Make sure the used Camry had scheduled coolant changes, headbolt leaks otherwise on 4 cyl.


----------



## toi (Sep 8, 2014)

LAuberX said:


> Civics crack engine blocks.... No warning.
> 
> Make sure the used Camry had scheduled coolant changes, headbolt leaks otherwise on 4 cyl.


actually he is right about that. my wifes 2007 civic had a cracked cylinder head that got changed under warranty.
not the engine block but for the heads they do have a recall for the year 2007 and some others i think.
my vote is still for civic though.


----------



## Guest (Mar 26, 2015)

the civic i'm looking at is a 2012 so hopefully i'm beyond this engine cracking problem. however i see they've extended the warranty for the cars affected.


----------



## Guest (Mar 26, 2015)

Chicago-uber said:


> Pax couldn't care more. Just make sure civic has enough leg room in the back.

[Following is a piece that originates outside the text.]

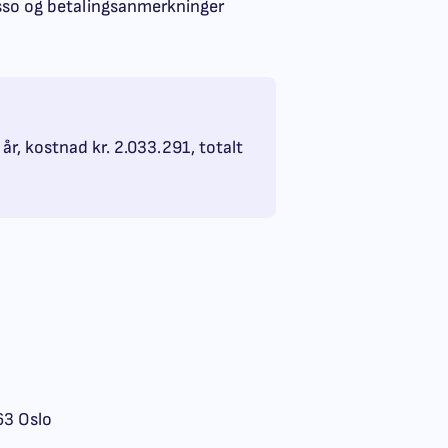
asso og betalingsanmerkninger
 år, kostnad kr. 2.033.291, totalt
63 Oslo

Sorry I've always been confused by statements like this. Do you mean they don't care at all or they care a lot?


----------



## azndriver87 (Mar 23, 2015)

i'd chose civic because that at the end of the day, you want to see which car have the best fuel mileage.


----------



## Guest (Mar 30, 2015)

azndriver87 said:


> i'd chose civic because that at the end of the day, you want to see which car have the best fuel mileage.


Yeah I did the math it's only like $500 a year difference between the two at 20,000 miles a year.


----------



## azndriver87 (Mar 23, 2015)

which model is the civic? most of them have only 1 DC port where camry has 2
more wattages/more dc power port = more accessories being charged.

I believe camry all comes with 2.


----------



## Guest (Mar 30, 2015)

azndriver87 said:


> which model is the civic? most of them have only 1 DC port where camry has 2
> more wattages/more dc power port = more accessories being charged.
> 
> I believe camry all comes with 2.


This is the exact car I'm looking at. 2012 Ex-L. $13888
(Oops I tried to post the link but it won't let me until my like-post ratio exceeds 1?)

Actually I suppose $500 every 20,000 miles is pretty good. That more than covers the cost of new tires plus other repairs it might need.


----------